Neanderthal remains are generally associated with a tool kit known as the Mousterian that is not as sophisticated as that carried by AMH at the same time. Of the Mousterian sites that yielded AMS ages, the oldest (the Hyaena Cave in Devon, Britain) dates to almost 50 ka. The youngest has a 95% probability of being about 41 ka old. Of course, Neanderthals may have survived until later, but there is no age data to support that conjecture. The earliest known AMH remains in Europe are those associated with the so-called Uluzzian tool industry of the Italian peninsula. In southern Italy Mousterian tools are replaced by Uluzzian between about 44.8 and 44.0 ka, while Mousterian culture was sustained in northern Italy until between 41.7 to 40.5 ka.

Châtelperronian stone tools

Châtelperronian stone tools (credit: Wikipedia)

Mousterian tool from France

Mousterian blade tool from France (credit: Wikipedia)

Châtelperronian tools associated with Neanderthal remains occur in south-western France and the Pyrenees. The new AMS dating shows that the culture arose at about the same time (~45 ka) as the Uluzzian tool industry began in Italy and ended in those areas where it was used at about the same time (~41 ka) as did the more widespread Mousterian culture. So the question of whether Neanderthals copied stone shaping techniques from the earliest Uluzzian-making AMH more than 500 km to the east, or invented the methods themselves remains an open question. But does it matter as regards the cognitive abilities of Neanderthals? Copying methodology is part and parcel of the success and survival of succeeding AMH, but o too is the capacity to invent useful novelties from scratch. So, yes it does matter, for Neanderthals had sustained the Mousterian culture for tens to hundreds of thousand years with little change.

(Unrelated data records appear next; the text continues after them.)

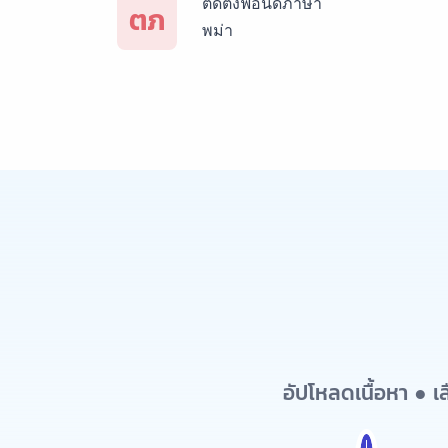
ติดตั้งฟอนด์ภาษา
ตภ
พม่า
อัปโหลดเนื้อหา ● 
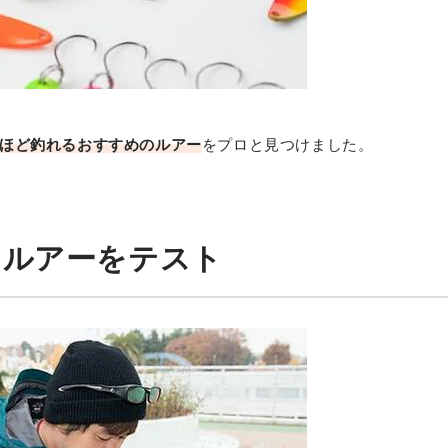
ほど釣れるおすすめのルアー
をプロと見つけました。
用ルアーをテスト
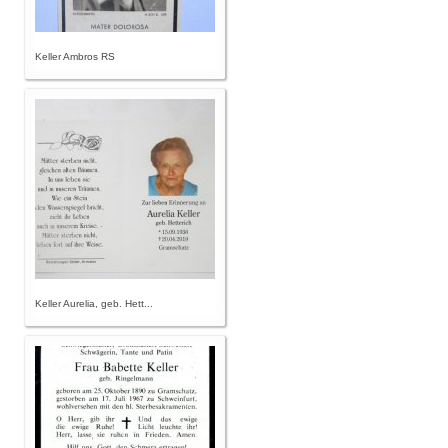
Keller Ambros RS
Keller Aurelia, geb. Hett...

The upshot of these better data on timing is that AMH and Neanderthals co-existed in Europe for between 2.6 to 5.4 ka; as long as the time back from now to the Neolithic and early Bronze Age. Even allowing for low population density to make contacts only occasional, this is surely too long for systematic slaughter of Neanderthals by AMH. Yet it gives plenty of time for two-way transmission of cultural and symbolic activities, and even for genetic exchanges: assimilation as well as out-competition.

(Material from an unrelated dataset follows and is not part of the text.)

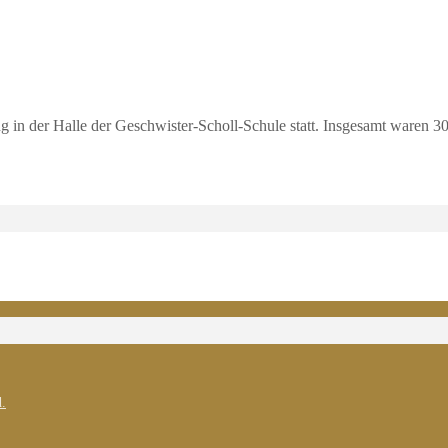
in der Halle der Geschwister-Scholl-Schule statt. Insgesamt waren 30
.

Incidentally, Scientific American’s September 2014 issue is partly devoted to broader issues of human evolution (Wong, K. (editor) The Human Saga. Scientific American, v. 311(No 3), p. 20-75) with a focus on new developments. These cover: a revised time line; the emerging complexity of hominin evolution  by veteran palaeoanthropologist Bernard Wood.; the influence of climate change; by Peter de Menocal; cultural evolution in the broad hominin context by Ian Tattersall; a discussion of hominin mating arrangements by Blake Edgar; two contributions on cooperation versus competition among hominins by Frans de Wall and GGry Stix; two articles on recent biological and future cultural  evolution by John Hawks and Sherry Turkle (interview).